/samnorsk

Elastic support for Bokmål/Nynorsk

Primary LanguageScalaMIT LicenseMIT

Samnorsk

Elastic dictionaries for Bokmål/Nynorsk.

This repository contains stopword and synonym dictionaries for Norwegian, aimed to be used with Elastic. Both dictionaries are using the dictionary format assumed by Elastic:

https://www.elastic.co/guide/en/elasticsearch/guide/master/using-stopwords.html

https://www.elastic.co/guide/en/elasticsearch/guide/master/synonyms-expand-or-contract.html

The synonym dictionaries should typically be used if we have an elastic index which contains document in both Bokmål and Nynorsk. Without some kind of normalization, the query results from the index will be very biased by the language of the query. E.g. a query for "fremtiden" will typically not be able to find other Nynorsk documents where the word "framtida" has been used instead. The synonym dictionary will either expand a number of synonyms for each word in the document, or reduce words of similar meaning to one canonical form, either in Nynorsk or Bokmål.

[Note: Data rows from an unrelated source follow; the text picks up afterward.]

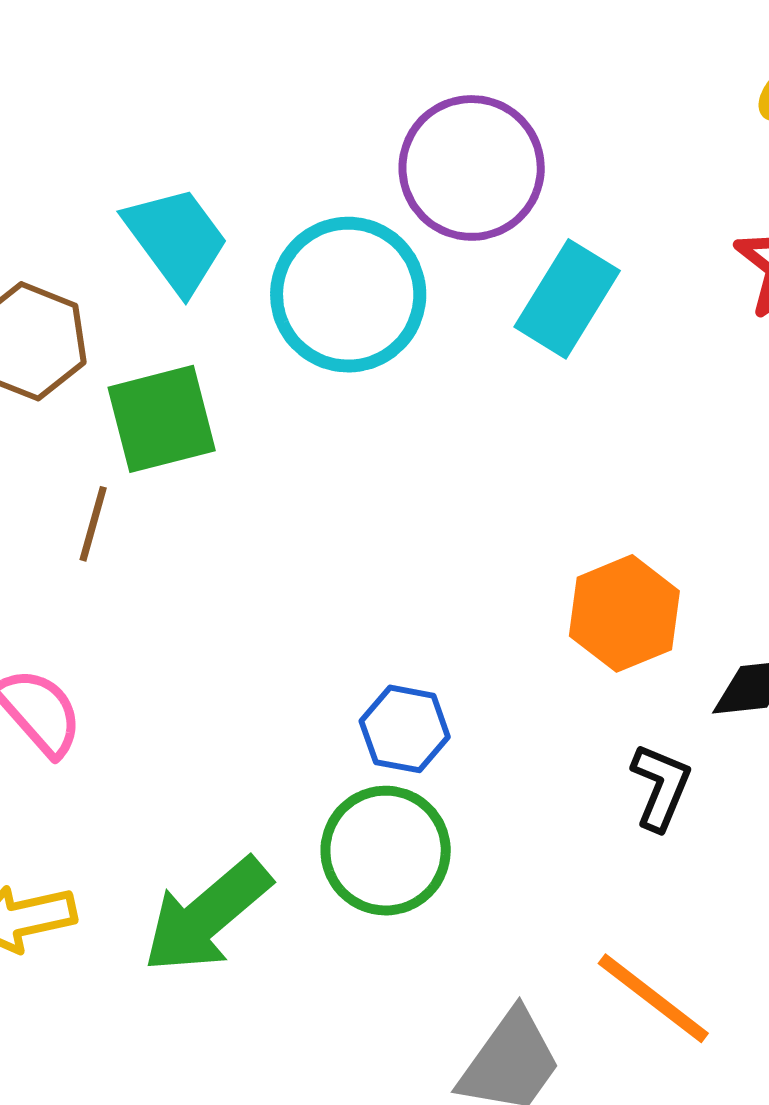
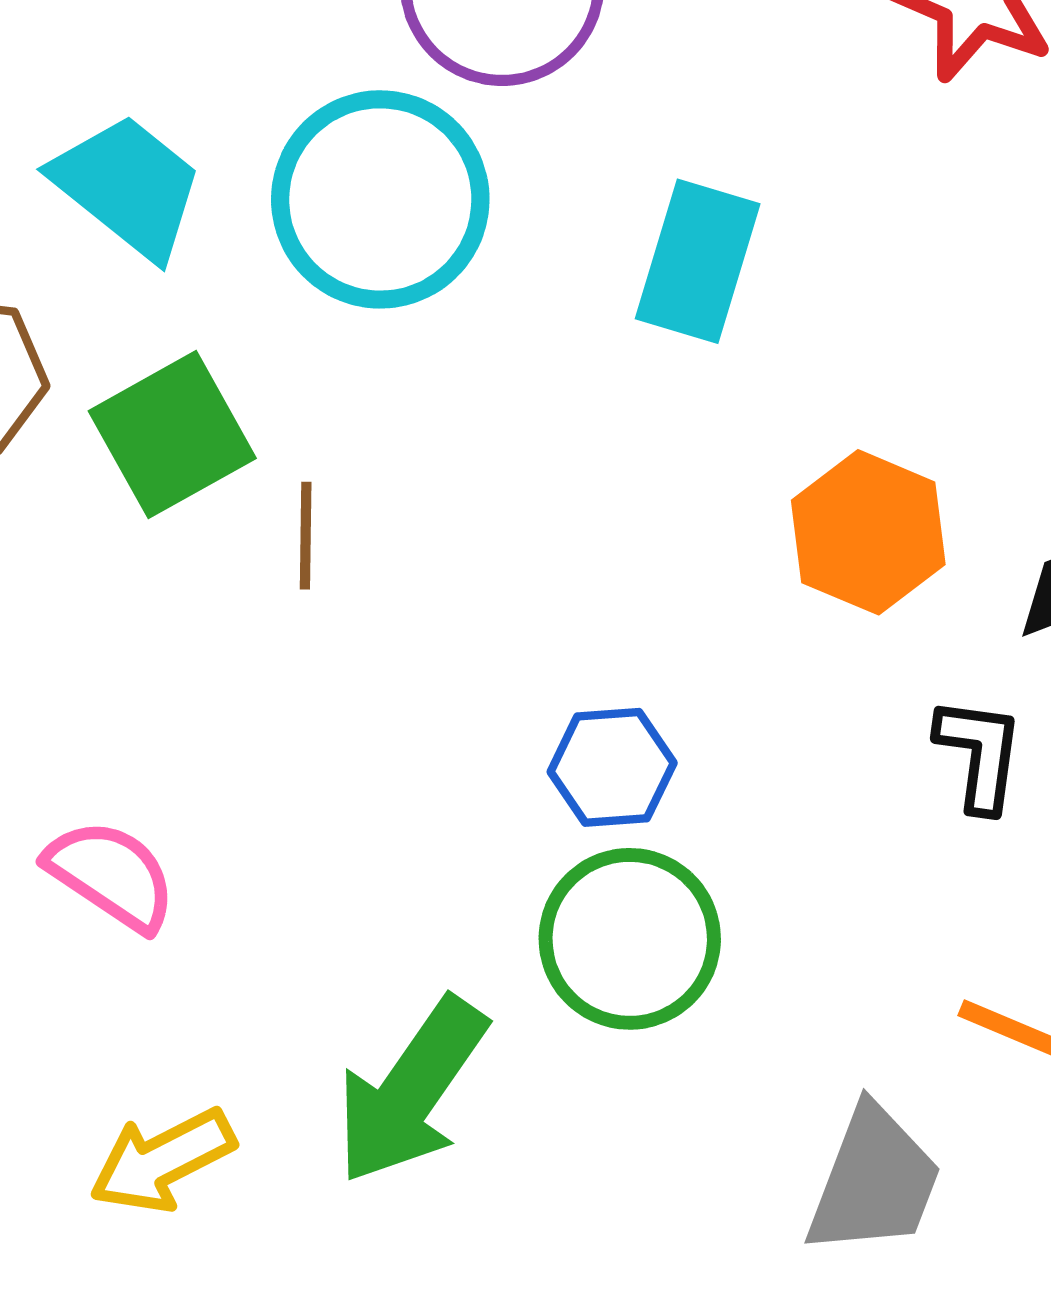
cyan rectangle: (567, 299) -> (698, 261), moved
brown line: (93, 524) -> (306, 536), moved

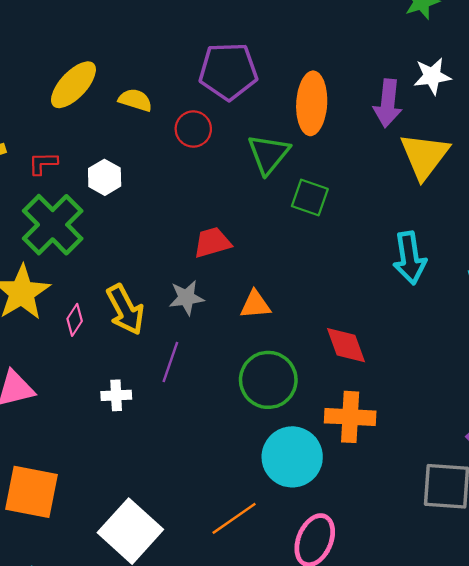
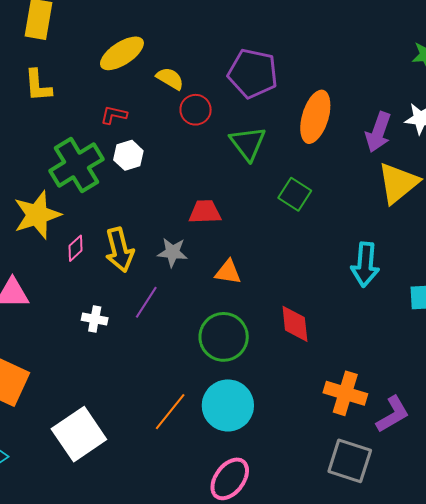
red circle: (193, 129) -> (196, 110), moved
green triangle: (269, 154) -> (248, 143), moved, turned -30
red L-shape: (43, 163) -> (114, 115), moved
white hexagon: (105, 177) -> (128, 155), moved
orange cross: (350, 417) -> (345, 393), moved
orange line: (234, 518) -> (170, 412), moved, turned -30

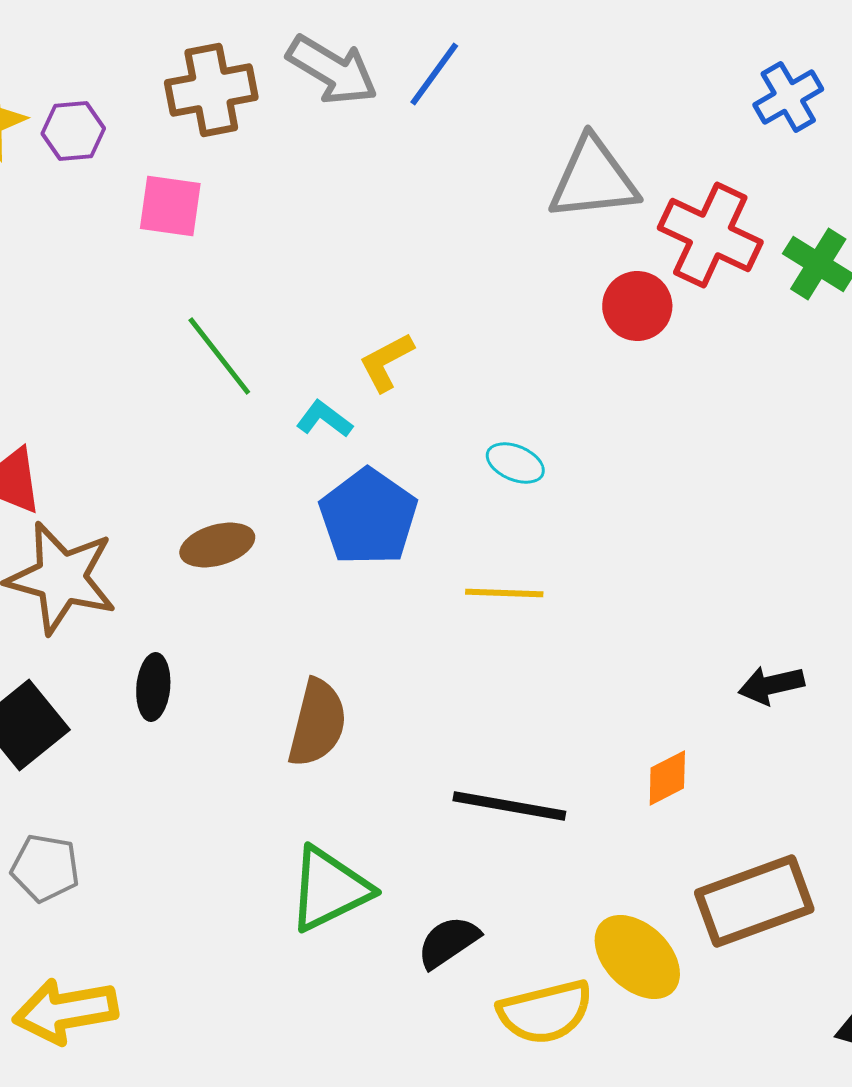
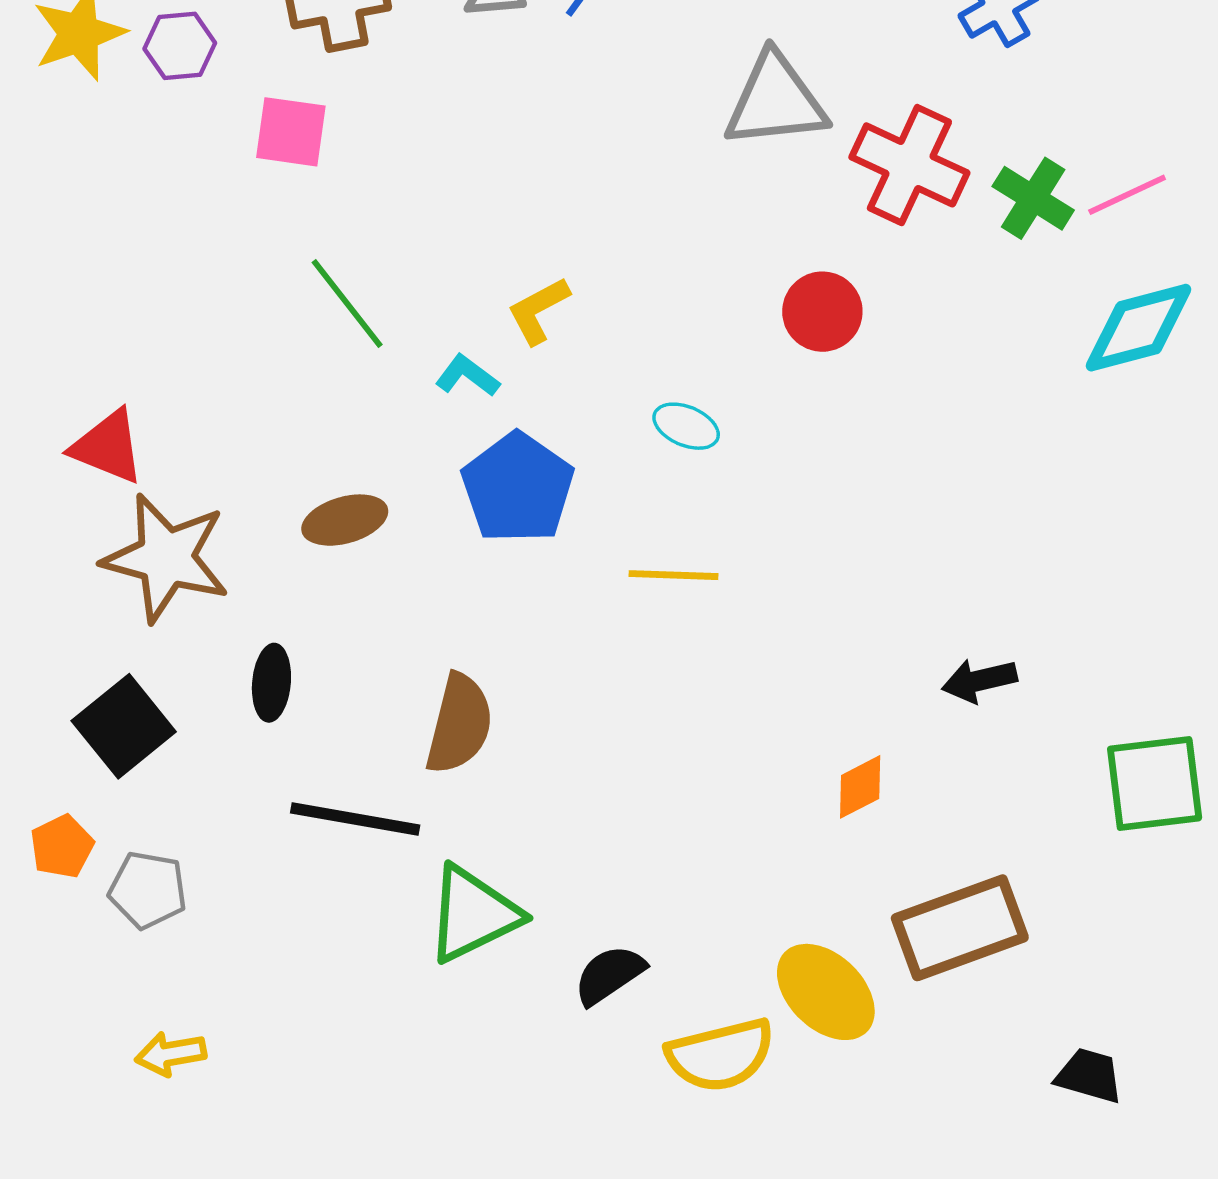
red circle: (637, 306) -> (822, 312), moved
black line: (509, 806) -> (355, 819), moved
yellow arrow: (65, 1011) -> (171, 1054), size x0.6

Stopword dictionary snippet:

blant
ble
blei
bli
blir
blitt
bør
bort
bortsett
bra
bruk
bruke

Synonym expansion dictionary snippet:

antagelig,antakeleg
antagelige,antakelege
antagonistene,antagonistane
antagonister,antagonistar
antallet,mengden,mengda
antall,mengd

Synonym reduction (to Nynorsk) dictionary snippet:

fødte => fødde
fogdene,futene => futane
fogden => futen
fogder => futar
fogd => fut
føk => fauk

The synonym dictionaries are algorithmically created with SynonymCreator, and will contain some inaccuracies and dubious entries.